FIG. 3 shows the XRD patterns of the as-received powder and printed parts that went through the processing steps outlined in FIG. 2. The cubic phase was observed in both starting powders and the final sintered part. No major change in the peak intensity for the printed samples coincides with no major changes observed during processing. The peaks of printed and sintered samples are sharper compared to the powder, which is attributed to an increase in grain size or strain effect. In this case, residual stresses were most likely relieved during post-annealing. Even though the XRD patterns do not show the presence of B2 and D0₃phases, these phases may be present below the detection limit of X-ray diffraction equipment.
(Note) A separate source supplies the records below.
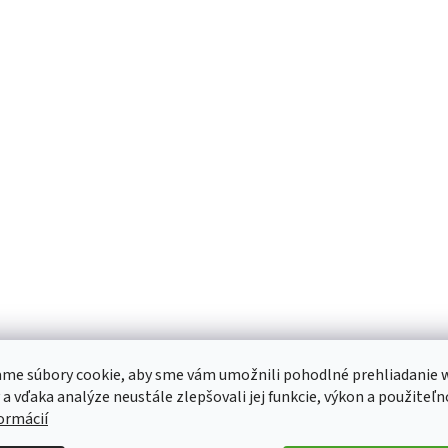
me súbory cookie, aby sme vám umožnili pohodlné prehliadanie 
 a vďaka analýze neustále zlepšovali jej funkcie, výkon a použiteľn
formácií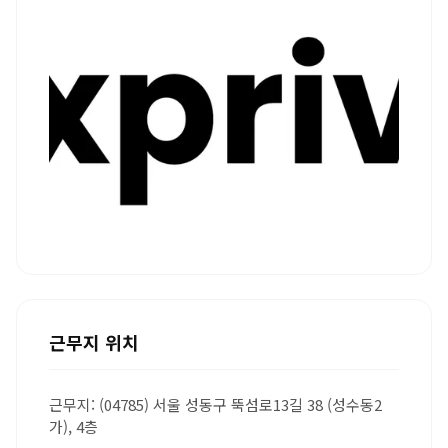
근무지 위치
근무지: (04785) 서울 성동구 뚝섬로13길 38 (성수동2
가), 4층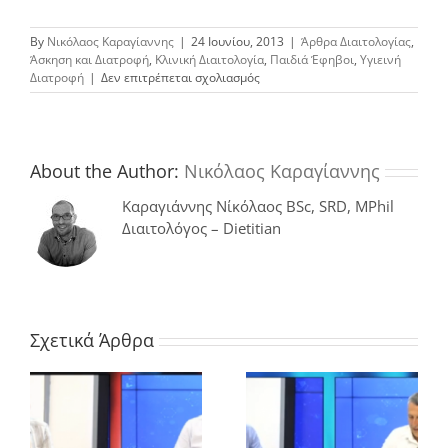
By
Νικόλαος Καραγίαννης
|
24 Ιουνίου, 2013
|
Άρθρα Διαιτολογίας
,
Άσκηση και Διατροφή
,
Κλινική Διαιτολογία
,
Παιδιά Έφηβοι
,
Υγιεινή
στο
Διατροφή
|
Δεν επιτρέπεται σχολιασμός
Σακχαρώδης
Διαβήτης
και
Παιδιά
About the Author:
Νικόλαος Καραγίαννης
Καραγιάννης Νίκόλαος BSc, SRD, MPhil
Διαιτολόγος – Dietitian
Σχετικά Άρθρα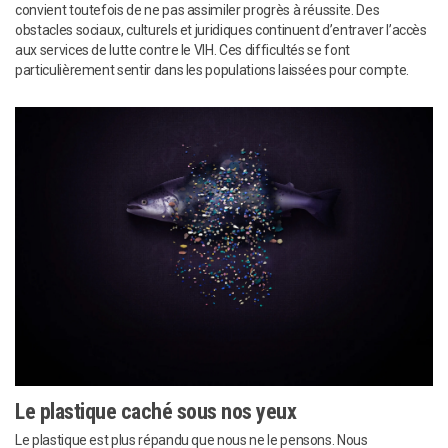
convient toutefois de ne pas assimiler progrès à réussite. Des
obstacles sociaux, culturels et juridiques continuent d’entraver l’accès
aux services de lutte contre le VIH. Ces difficultés se font
particulièrement sentir dans les populations laissées pour compte.
Le plastique caché sous nos yeux
Le plastique est plus répandu que nous ne le pensons. Nous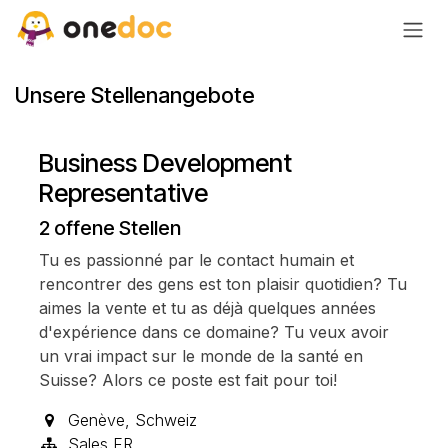
Zum Inhalt springen
Unsere Stellenangebote
Business Development
Representative
2
offene Stellen
Tu es passionné par le contact humain et
rencontrer des gens est ton plaisir quotidien? Tu
aimes la vente et tu as déjà quelques années
d'expérience dans ce domaine? Tu veux avoir
un vrai impact sur le monde de la santé en
Suisse? Alors ce poste est fait pour toi!
Genève
,
Schweiz
Sales FR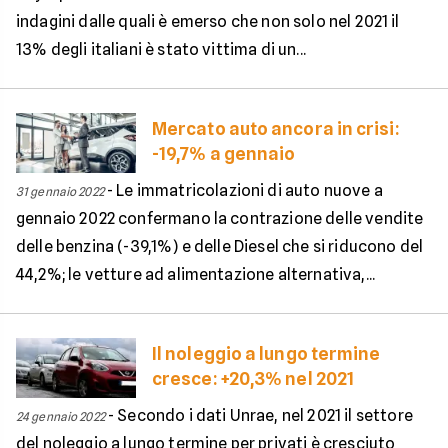
indagini dalle quali è emerso che non solo nel 2021 il
13% degli italiani è stato vittima di un...
Mercato auto ancora in crisi:
-19,7% a gennaio
-
Le immatricolazioni di auto nuove a
31 gennaio 2022
gennaio 2022 confermano la contrazione delle vendite
delle benzina (-39,1%) e delle Diesel che si riducono del
44,2%; le vetture ad alimentazione alternativa,...
Il noleggio a lungo termine
cresce: +20,3% nel 2021
-
Secondo i dati Unrae, nel 2021 il settore
24 gennaio 2022
del noleggio a lungo termine per privati è cresciuto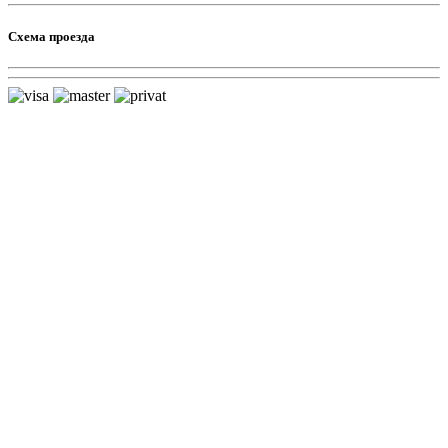
Схема проезда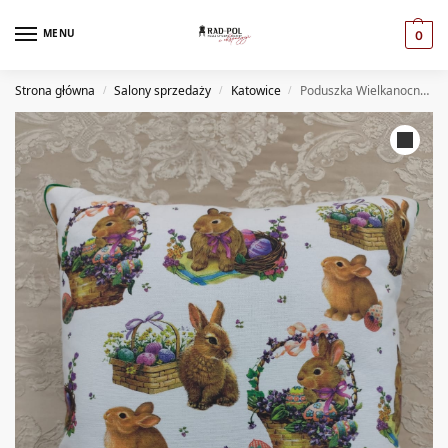
MENU
0
Strona główna
Salony sprzedaży
Katowice
Poduszka Wielkanocna (KT)
/
/
/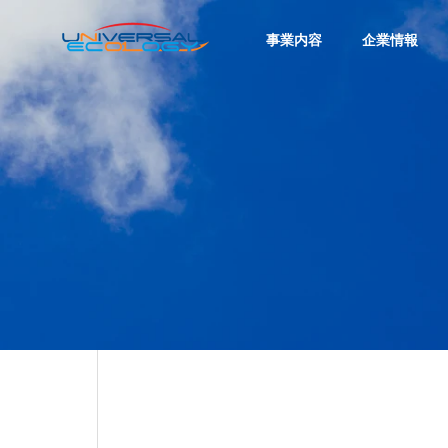
事業内容
企業情報
代表挨拶
GREETING
COMPANY
企業情報
沿革
HISTORY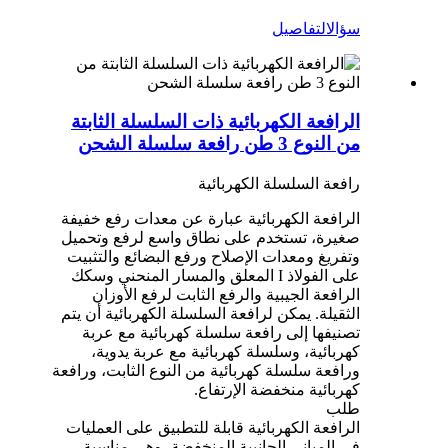
سؤال
التفاصيل
الرافعة الكهربائية ذات السلسلة الثابتة
من النوع 3 طن رافعة سلسلة الشحن
رافعة السلسلة الكهربائية
الرافعة الكهربائية عبارة عن معدات رفع خفيفة
صغيرة، تستخدم على نطاق واسع لرفع وتحميل
وتفريغ ومعدات الإصلاح ورفع البضائع والتثبيت
على الفولاذ I المعلق والمسار المنحني وسكك
الرافعة الجيبية والرفع الثابت لرفع الأوزان
الثقيلة. يمكن لرافعة السلسلة الكهربائية أن يتم
تصنيفها إلى رافعة سلسلة كهربائية مع عربة
كهربائية، وسلسلة كهربائية مع عربة يدوية،
ورافعة سلسلة كهربائية من النوع الثابت، ورافعة
كهربائية منخفضة الإرتفاع.
طلب
الرافعة الكهربائية قابلة للتطبيق على العمليات
في المباني الجانبية المنخفضة، وهي مناسبة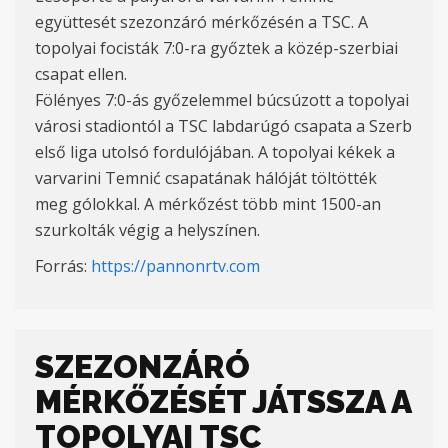
együttesét szezonzáró mérkőzésén a TSC. A
topolyai focisták 7:0-ra győztek a közép-szerbiai
csapat ellen.
Fölényes 7:0-ás győzelemmel búcsúzott a topolyai
városi stadiontól a TSC labdarúgó csapata a Szerb
első liga utolsó fordulójában. A topolyai kékek a
varvarini Temnić csapatának hálóját töltötték
meg gólokkal. A mérkőzést több mint 1500-an
szurkolták végig a helyszínen.
Forrás:
https://pannonrtv.com
SZEZONZÁRÓ
MÉRKŐZÉSÉT JÁTSSZA A
TOPOLYAI TSC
FIGS. 4A and 4B show SEM images of the microstructure of sintered and heat-treated Fe-6Si specimens, respectively. The SEM in FIG. 4A is after sintering only and the SEM in FIG. 4B is after sintering followed by annealing. The material had some needle-like structures in the grains of the microstructure after sintering, as pointed out by the black arrow in FIG. 4A, which are possibly Fe2Si, ferrite, or SiC. As shown in FIG. 4B, the needle-like structures were absent after annealing in H₂. There was some porosity present within grains and at grain boundaries as indicated by the circular, smaller black hue in both samples. Some of the more irregular black spots are most likely carbide phase, as pointed out by the white arrows.

FIG. 5A shows the SEM image of the H₂annealed sample. FIGS. 5B-5D show the Energy-dispersive X-ray Spectroscopy (EDS) mapping images of C, Fe, and Si, respectively. The presence of C (i.e., carbon) was confirmed in FIG. 5B. The formation of carbide phase is most likely from carbon residue that is left behind from the polymer binder after pyrolysis or burnout.

FIGS. 6A-6D show EBSD data on Fe-6Si samples that were sintered and sintered-plus-annealed in an H₂gas atmosphere at 800° C. for 30 minutes. Grain sizes and orientations were mapped with inverse pole figures (IPFs), as shown in FIGS. 6A and 6C. Grain sizes and orientations were also mapped with pole figure texture plots in FIGS. 6B and 6B. The average grain size was 56.3±32.8 μm for the sintered sample and 61.1±35.9 μm for the sample sintered and annealed in H₂gas as reported in Table 1. The average grain size increased by roughly 10% during annealing. The IPF and texture plot both show a lack of specific texture components commonly associated with cubic materials. The maximum texture intensity is roughly 2.80 random in the sintered sample and roughly 3.5 random in the sintered plus annealed sample.

FIG. 7 shows the saturation magnetization (M_s) value of the sintered Fe-6Si sample measured at 20 C using a SQUID magnetometer. The saturation induction is about 1.83 T, which is equivalent to the bulk sample produced by CVD (K. Okada et al., ISIJ Int. 36 (6), 706-713, 1996). The coercivity of the Fe-6Si sample is about 0.5 Oe, which indicates its highly soft magnetic characteristics.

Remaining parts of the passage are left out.